There's a left turn where FSD Beta 10.x doesn't see the destination past the median until it is in the middle of the intersection, so it actually starts the turn aiming towards oncoming traffic to the left of the median. Here's a Google Street View of the turn except it's from a higher vantage point, which I believe also helps the Y take the turn better than the 3:
left median.jpg


Similarly, right turns can get confused by bike lanes and/or parking lanes such as this turn that has both (and wife actually messaged me complaining about this just yesterday :p). And of course faded lines or those covered up by dirt/tire tracks are likely to confuse the perception:
right parking.jpg
 
We had an odd one a few days ago. I was on the leg of a T intersection, coming to a stop sign, from which I would turn left. There was a line of 8 or 10 cars in front, all waiting to do the same thing. It's a neighborhood street, with plenty of space for on-street parking, though it happened no one was parked there at the time. FSD apparently became impatient with the line of traffic, and started to pull to the right around the car in front (into where parked cars would have been).

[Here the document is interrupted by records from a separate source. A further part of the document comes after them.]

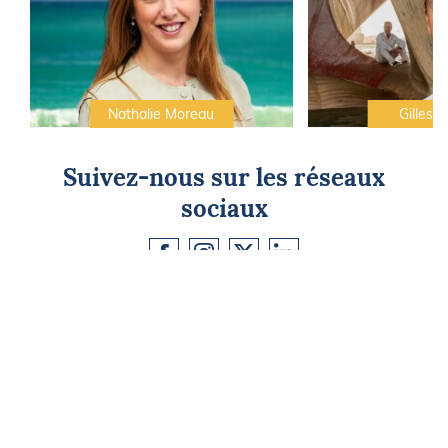
Nathalie Moreau
Gilles C
Suivez-nous sur les réseaux
sociaux
CAP SUR L'ÉVASION
Newsletter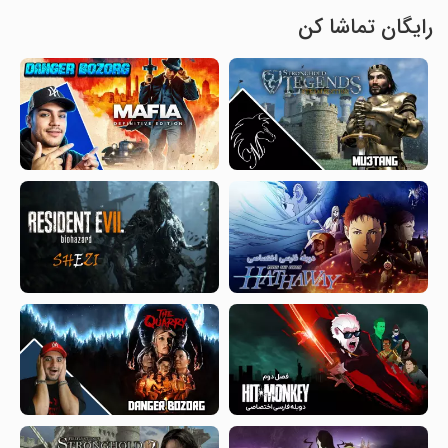
رایگان تماشا کن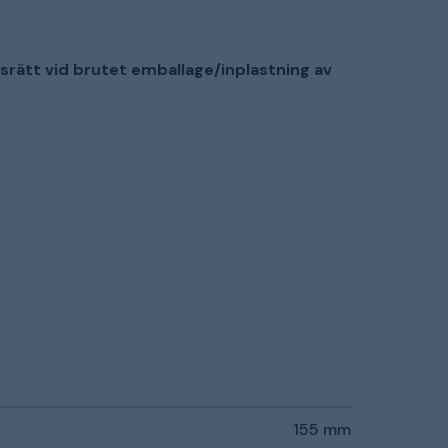
esrätt vid brutet emballage/inplastning av
155 mm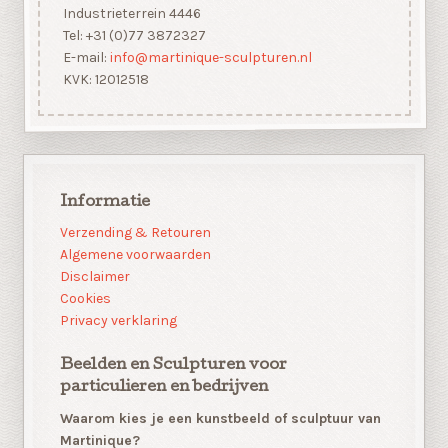
Industrieterrein 4446
Tel: +31 (0)77 3872327
E-mail:
info@martinique-sculpturen.nl
KVK: 12012518
Informatie
Verzending & Retouren
Algemene voorwaarden
Disclaimer
Cookies
Privacy verklaring
Beelden en Sculpturen voor
particulieren en bedrijven
Waarom kies je een kunstbeeld of sculptuur van
Martinique?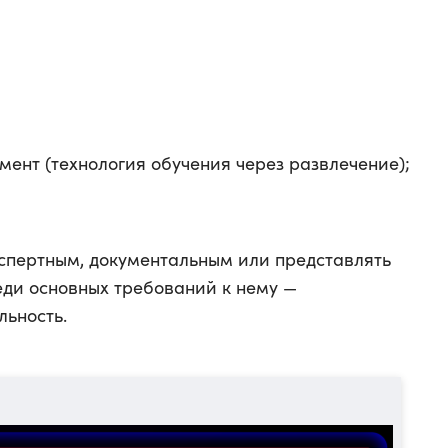
ент (технология обучения через развлечение);
кспертным, документальным или представлять
ди основных требований к нему —
льность.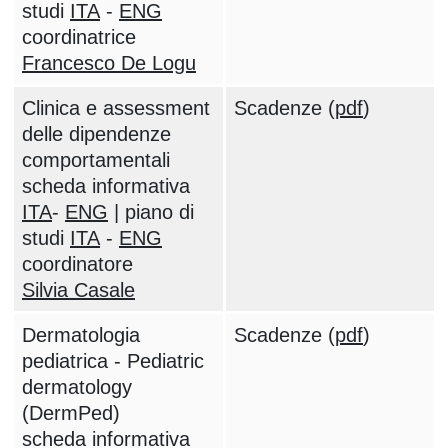
studi
ITA
-
ENG
coordinatrice
Francesco De Logu
Clinica e assessment
Scadenze (
pdf
)
delle dipendenze
comportamentali
scheda informativa
ITA
-
ENG
| piano di
studi
ITA
-
ENG
coordinatore
Silvia Casale
Dermatologia
Scadenze (
pdf
)
pediatrica - Pediatric
dermatology
(DermPed)
scheda informativa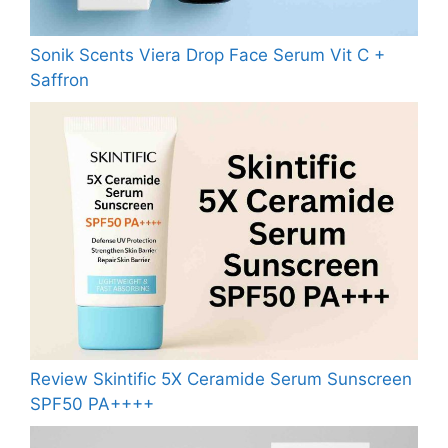
Sonik Scents Viera Drop Face Serum Vit C +
Saffron
Review Skintific 5X Ceramide Serum Sunscreen
SPF50 PA++++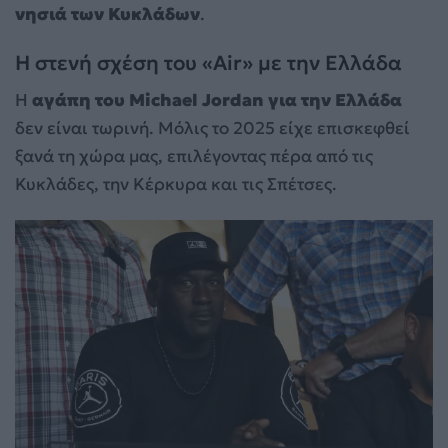
νησιά των Κυκλάδων
.
Η στενή σχέση του «Air» με την Ελλάδα
Η
αγάπη του Michael Jordan για την Ελλάδα
δεν είναι τωρινή. Μόλις το 2025 είχε επισκεφθεί
ξανά τη χώρα μας, επιλέγοντας πέρα από τις
Κυκλάδες, την Κέρκυρα και τις Σπέτσες.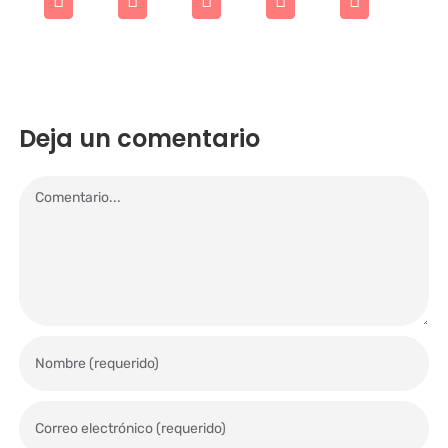
Deja un comentario
Comentario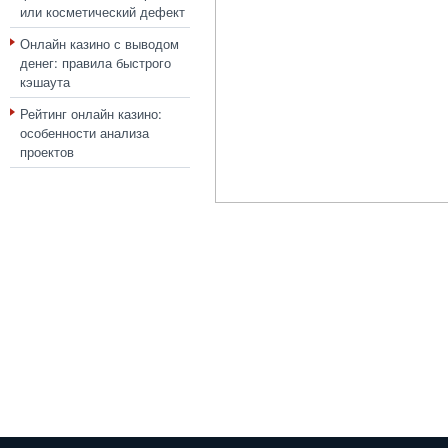
или косметический дефект
Онлайн казино с выводом
денег: правила быстрого
кэшаута
Рейтинг онлайн казино:
особенности анализа
проектов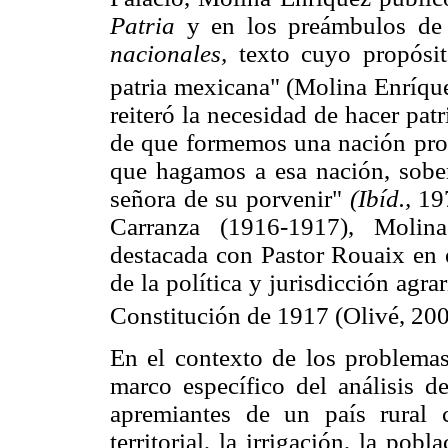
Patria
y en los preámbulos de
nacionales,
texto cuyo propósito
patria mexicana" (Molina Enríque
reiteró la necesidad de hacer pat
de que formemos una nación prop
que hagamos a esa nación, sober
señora de su porvenir"
(Ibíd.,
197
Carranza (1916-1917), Moli
destacada con Pastor Rouaix en e
de la política y jurisdicción agr
Constitución de 1917 (Olivé, 200
En el contexto de los problemas 
marco específico del análisis de
apremiantes de un país rural 
territorial, la irrigación, la pob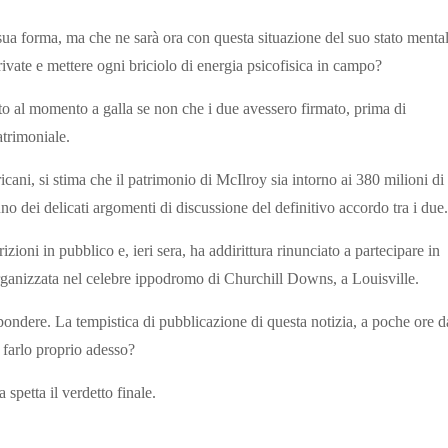
sua forma, ma che ne sarà ora con questa situazione del suo stato menta
private e mettere ogni briciolo di energia psicofisica in campo?
to al momento a galla se non che i due avessero firmato, prima di
trimoniale.
ani, si stima che il patrimonio di McIlroy sia intorno ai 380 milioni di
o dei delicati argomenti di discussione del definitivo accordo tra i due.
oni in pubblico e, ieri sera, ha addirittura rinunciato a partecipare in
organizzata nel celebre ippodromo di Churchill Downs, a Louisville.
ondere. La tempistica di pubblicazione di questa notizia, a poche ore d
farlo proprio adesso?
spetta il verdetto finale.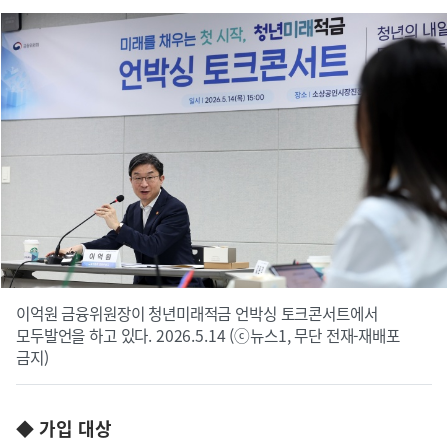
이억원 금융위원장이 청년미래적금 언박싱 토크콘서트에서
모두발언을 하고 있다. 2026.5.14 (ⓒ뉴스1, 무단 전재-재배포
금지)
◆ 가입 대상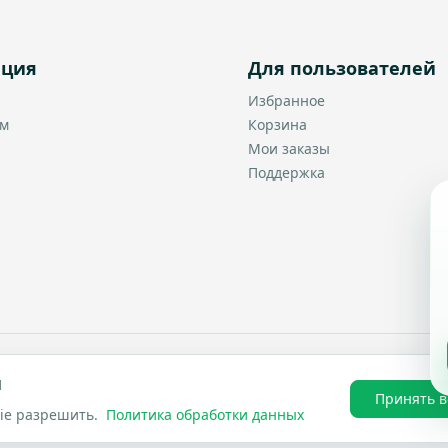
ация
Для пользователей
Избранное
ам
Корзина
Мои заказы
Поддержка
и
Пол
Принять в
kie разрешить.
Политика обработки данных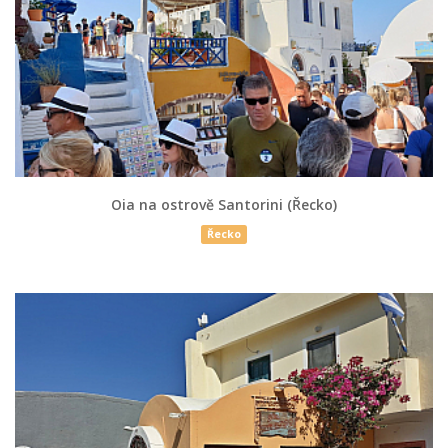
Oia na ostrově Santorini (Řecko)
Řecko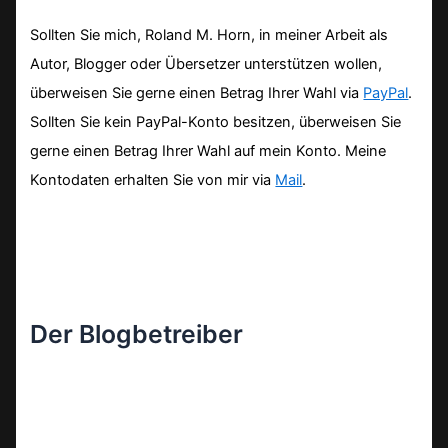
Sollten Sie mich, Roland M. Horn, in meiner Arbeit als
Autor, Blogger oder Übersetzer unterstützen wollen,
überweisen Sie gerne einen Betrag Ihrer Wahl via
PayPal
.
Sollten Sie kein PayPal-Konto besitzen, überweisen Sie
gerne einen Betrag Ihrer Wahl auf mein Konto. Meine
Kontodaten erhalten Sie von mir via
Mail
.
Der Blogbetreiber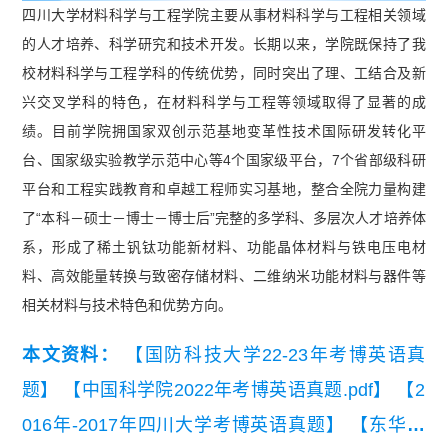
四川大学材料科学与工程学院主要从事材料科学与工程相关领域
的人才培养、科学研究和技术开发。长期以来，学院既保持了我
校材料科学与工程学科的传统优势，同时突出了理、工结合及新
兴交叉学科的特色，在材料科学与工程等领域取得了显著的成
绩。目前学院拥国家双创示范基地变革性技术国际研发转化平
台、国家级实验教学示范中心等4个国家级平台，7个省部级科研
平台和工程实践教育和卓越工程师实习基地，整合全院力量构建
了“本科－硕士－博士－博士后”完整的多学科、多层次人才培养体
系，形成了稀土钒钛功能新材料、功能晶体材料与铁电压电材
料、高效能量转换与致密存储材料、二维纳米功能材料与器件等
相关材料与技术特色和优势方向。
本文资料：
【国防科技大学22-23年考博英语真
题】
【中国科学院2022年考博英语真题.pdf】
【2
016年-2017年四川大学考博英语真题】
【东华大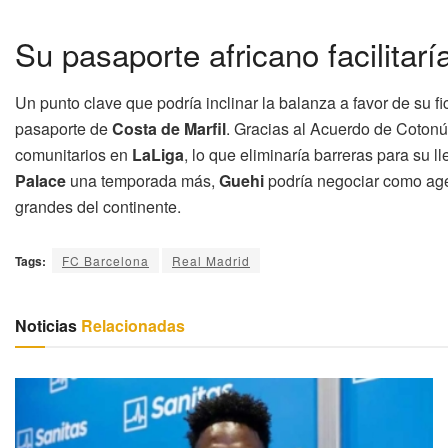
Su pasaporte africano facilitar
Un punto clave que podría inclinar la balanza a favor de su f
pasaporte de
Costa de Marfil
. Gracias al Acuerdo de Cotonú,
comunitarios en
LaLiga
, lo que eliminaría barreras para su l
Palace
una temporada más,
Guehi
podría negociar como age
grandes del continente.
Tags:
FC Barcelona
Real Madrid
Noticias
Relacionadas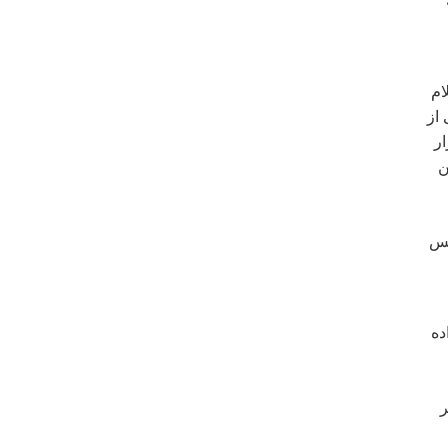
ام
از
ر
ن
پس
ده
ر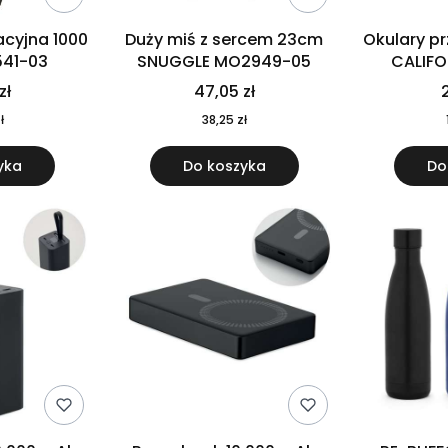
cyjna 1000
Duży miś z sercem 23cm
Okulary p
541-03
SNUGGLE MO2949-05
CALIF
MO
zł
47,05 zł
2
ł
38,25 zł
yka
Do koszyka
Do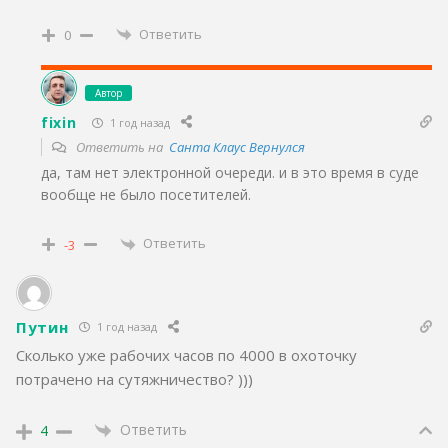
Ответить
0
Автор
fixin
1 год назад
Ответить на
Санта Клаус Вернулся
да, там нет электронной очереди. и в это время в суде
вообще не было посетителей.
Ответить
-3
Путин
1 год назад
Сколько уже рабочих часов по 4000 в охоточку
потрачено на сутяжничество? )))
Ответить
4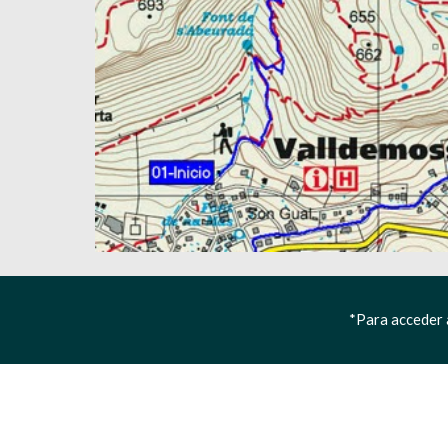
*Para acceder a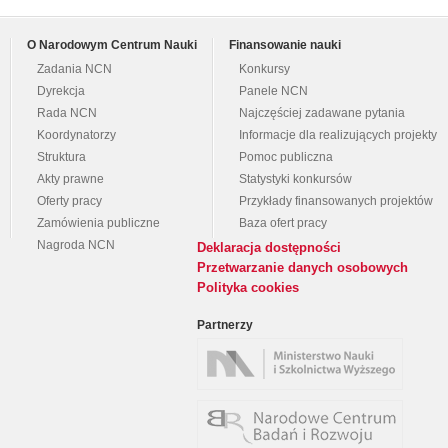
O Narodowym Centrum Nauki
Finansowanie nauki
Zadania NCN
Konkursy
Dyrekcja
Panele NCN
Rada NCN
Najczęściej zadawane pytania
Koordynatorzy
Informacje dla realizujących projekty
Struktura
Pomoc publiczna
Akty prawne
Statystyki konkursów
Oferty pracy
Przykłady finansowanych projektów
Zamówienia publiczne
Baza ofert pracy
Nagroda NCN
Deklaracja dostępności
Przetwarzanie danych osobowych
Polityka cookies
Partnerzy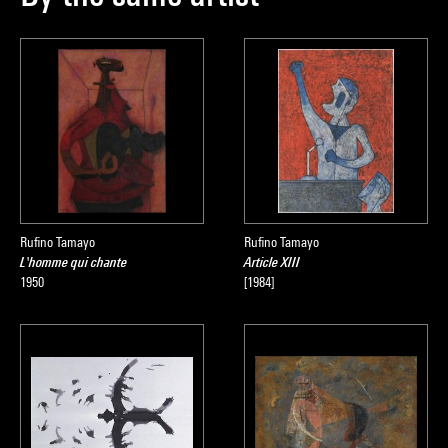
Rufino Tamayo
Rufino Tamayo
L'homme qui chante
Article XIII
1950
[1984]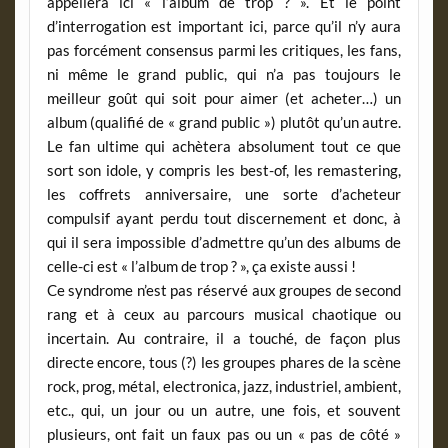
appellera ici « l’album de trop ? ». Et le point
d’interrogation est important ici, parce qu’il n’y aura
pas forcément consensus parmi les critiques, les fans,
ni même le grand public, qui n’a pas toujours le
meilleur goût qui soit pour aimer (et acheter…) un
album (qualifié de « grand public ») plutôt qu’un autre.
Le fan ultime qui achètera absolument tout ce que
sort son idole, y compris les best-of, les remastering,
les coffrets anniversaire, une sorte d’acheteur
compulsif ayant perdu tout discernement et donc, à
qui il sera impossible d’admettre qu’un des albums de
celle-ci est « l’album de trop ? », ça existe aussi !
Ce syndrome n’est pas réservé aux groupes de second
rang et à ceux au parcours musical chaotique ou
incertain. Au contraire, il a touché, de façon plus
directe encore, tous (?) les groupes phares de la scène
rock, prog, métal, electronica, jazz, industriel, ambient,
etc., qui, un jour ou un autre, une fois, et souvent
plusieurs, ont fait un faux pas ou un « pas de côté »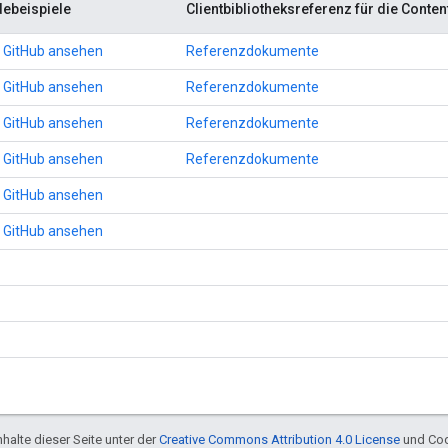
ebeispiele
Clientbibliotheksreferenz für die Conten
 GitHub ansehen
Referenzdokumente
 GitHub ansehen
Referenzdokumente
 GitHub ansehen
Referenzdokumente
 GitHub ansehen
Referenzdokumente
 GitHub ansehen
 GitHub ansehen
halte dieser Seite unter der
Creative Commons Attribution 4.0 License
und Cod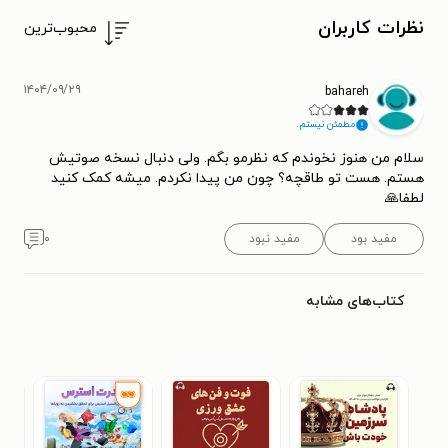
نظرات کاربران
محبوب‌ترین
۱۴۰۴/۰۹/۲۹
bahareh
مطمئن نیستم.
سلام من هنوز نخوندم که نظرمو بگم. ولی دنبال نسخه صوتیش
هستم. هست تو طاقچه؟ چون من پیدا نکردم. میشه کمک کنید
لطفا🙏
مفید بود
مفید نبود
۰
کتاب‌های مشابه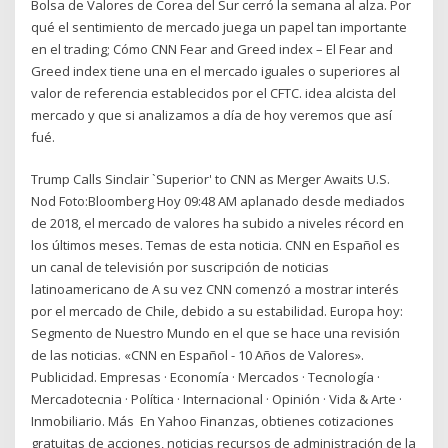
Bolsa de Valores de Corea del Sur cerró la semana al alza. Por
qué el sentimiento de mercado juega un papel tan importante
en el trading; Cómo CNN Fear and Greed index – El Fear and
Greed index tiene una en el mercado iguales o superiores al
valor de referencia establecidos por el CFTC. idea alcista del
mercado y que si analizamos a día de hoy veremos que así
fué.
Trump Calls Sinclair `Superior' to CNN as Merger Awaits U.S.
Nod Foto:Bloomberg Hoy 09:48 AM aplanado desde mediados
de 2018, el mercado de valores ha subido a niveles récord en
los últimos meses. Temas de esta noticia. CNN en Español es
un canal de televisión por suscripción de noticias
latinoamericano de A su vez CNN comenzó a mostrar interés
por el mercado de Chile, debido a su estabilidad. Europa hoy:
Segmento de Nuestro Mundo en el que se hace una revisión
de las noticias. «CNN en Español - 10 Años de Valores».
Publicidad. Empresas · Economía · Mercados · Tecnología ·
Mercadotecnia · Política · Internacional · Opinión · Vida & Arte ·
Inmobiliario. Más En Yahoo Finanzas, obtienes cotizaciones
gratuitas de acciones, noticias recursos de administración de la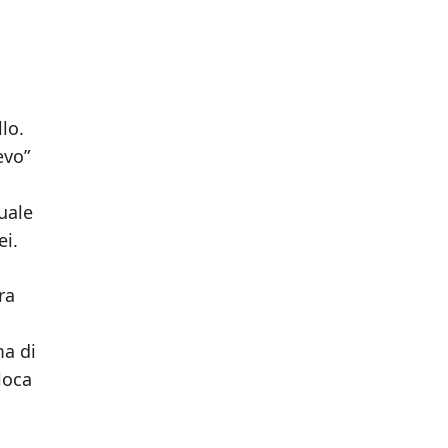
llo.
evo”
l
uale
ei.
ra
ma di
loca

I interrupted. Aside from being a jerk maneuver, it wouldn't have accomplished anything useful. It could have passed the cars ahead, but then what? Turn left from the right? Try to force its way back in line? Oh well!
 
Out of curiosity, what type of failure do you see here - do you mean it needs to take that fork looking thing the white car appears to be heading towards and the beta turns onto the main road or something?

Side-by-side lanes/roads with different semantics seem to be a common issue, e.g. the San Jose driving videos by AI Addict where it turns onto the train tracks instead of making a wider turn to take the road, or this intersection where it needs to follow the green path over the red one. Today it was very confident in taking the red path, when normally it threatens to smash into the pillar while deciding. I wonder what sort of update will help fix this one as the alley is not something I can find on a TomTom map - that path seems to be mostly parking and ends up exiting to another street with no way to get back to the green path road without several extra turns.

View attachment 733844
Yes, what your first paragraph explains is exactly what’s going on.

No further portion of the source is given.